S&P cuts Verizon to BBB+

Standard & Poor's said it lowered its corporate credit rating and senior unsecured debt rating on Verizon Communications Inc. and its related entities, including Cellco Partnership, to BBB+ from A-.

The short-term rating on Verizon was affirmed at A-2. The outlook is stable.

S&P said the downgrade follows the company's announced agreement to acquire Vodafone's 45% stake in Cellco Partnership for $130 billion, which it is financing with about $67 billion in debt including preferred equity that it classifies as debt and a $5 billion note payable to Vodafone, common equity currently valued at about $60.2 billion and the rest in other consideration including the sale of Verizon's stake in Vodafone Italy.

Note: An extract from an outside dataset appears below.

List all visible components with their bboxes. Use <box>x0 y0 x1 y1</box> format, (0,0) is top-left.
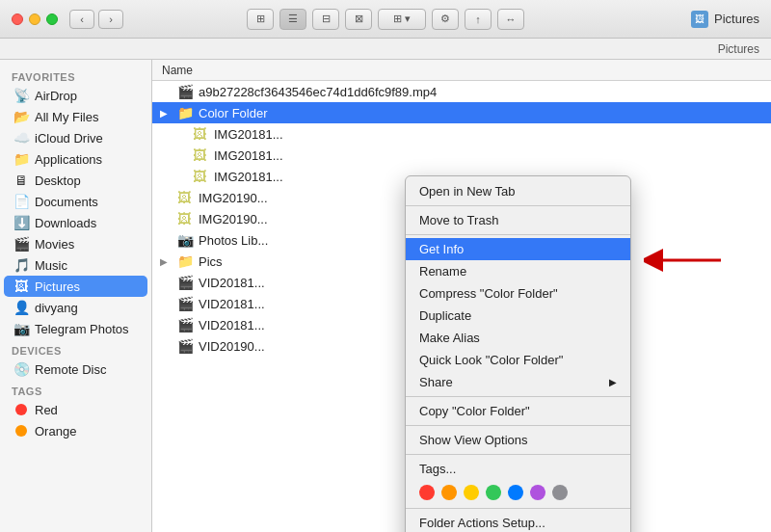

Based on the increased debt and S&P's inclusion of the additional 45% of Cellco's EBITDA in our ratio calculations, the agency said it expects the transaction to result in pro forma leverage including adjustments rising to the 3.4x from 3x currently, and funds from operations to debt declining to the low-20% area.

"We expect the company to reduce leverage over the next few years but our base-case scenario assumes that debt to EBITDA remains at 3x or higher through 2014 and FFO to debt remains in the mid-20% area; we have therefore revised our financial risk profile assessment to 'significant' from 'intermediate,'" S&P credit analyst Catherine Cosentino said in a news release.